[Start of section]

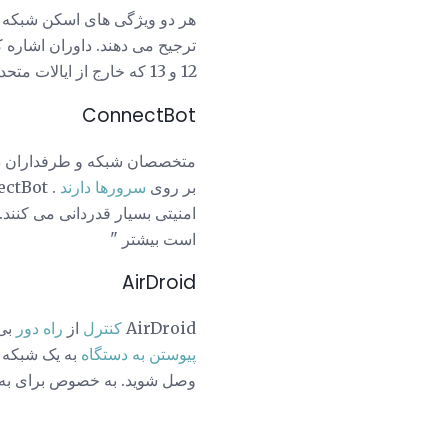
ترجیح می دهند. داوران اشاره کرده اند که InSSIDer ممکن است به
12 و 13 که خارج از ایالات متحده محبوب هستند پشتیبانی کند. »
ConnectBot
بر روی
سرورها دارند
امنیتی بسیار قدردانی می کنند.
است بیشتر "
AirDroid
AirDroid
کنترل
از
راه دور
بی سی
پیوستن به دستگاه
وصل شوید. به خصوص برای به ا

[End of section]

- **DIRECTIONS FOR THIS TASK**:
Would you retype the lines of the data above, from the one holding "امنیتی بسیار قدردانی می کنند." through its final line, exactly and without adding any other line?

- **WRITTEN ANSWER**:
امنیتی بسیار قدردانی می کنند.
است بیشتر "
AirDroid
AirDroid
کنترل
از
راه دور
بی سی
پیوستن به دستگاه
وصل شوید. به خصوص برای به ا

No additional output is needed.